We had gentle northerly breezes for the first 12 hours of our leg from
Baiona to Peniche, but then the engine was needed as the wind died away
in the evening. With just a thin new crescent moon, the stars were
brilliant during our night watches. We passed a few fishing boats but
there was little other traffic. As it grew light, the day became grey,
and visibility reduced with it.

The Portuguese coast along this stretch has a limited number of safe
havens for boats. Much of it is low lying, and is subject to swell from
the Atlantic - most of the harbours have man-made walls to provide some
shelter. As we neared Peniche the cliffs of Cabo Carvoeiro loomed into
view, and we decided against anchoring at Isla Berlenga, a nature
reserve a few miles off the cape, due to the poor visibility. We hoisted
the Portuguese courtesy flag before we entered harbour, to oil the
wheels of the inevitable bureaucracy that is so much part of visiting an
overseas port.

Wednesday, 12 September 2018

Messing about in boats

Having filled in all the forms needed by the authorities, we obtained permission to navigate to and anchor at the Islas de Cies: stunning islands that guard the entrance of the Ria de Vigo, and which form part of the Atlantic Islands National Park. This is where Francis Drake launched his attack on Baiona hundreds of years ago.

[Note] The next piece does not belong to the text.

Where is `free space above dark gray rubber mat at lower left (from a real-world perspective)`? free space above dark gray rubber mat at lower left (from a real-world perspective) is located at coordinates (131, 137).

The water there is stunningly clear and blue, and the beaches white with shells. Pine studded rugged hills behind framed the bay on the Isla del Sur where we were anchored. It felt like paradise.
We swam and messed around in boats.

Tonight we are sheltered by the castle in Baiona; tomorrow we start our voyage south to Portugal with a 170 mile leg to Perniche. The crew will be standing watches once more - now with Ali Philips joining us

The Old Man and the Sea

 
The fishing boats in Galicia come in all shapes and sizes. By far the most charming are the wooden boats with a single sail and just a pair of oars for power. Yesterday an old man sailed into the bay where we were anchored, rowing when his sail fell empty of the slight breeze. He spent an hour or two fishing, gave us a wave, and then slipped away as quietly as he came. I don't know if he had any success fishing, but he seemed cheerful.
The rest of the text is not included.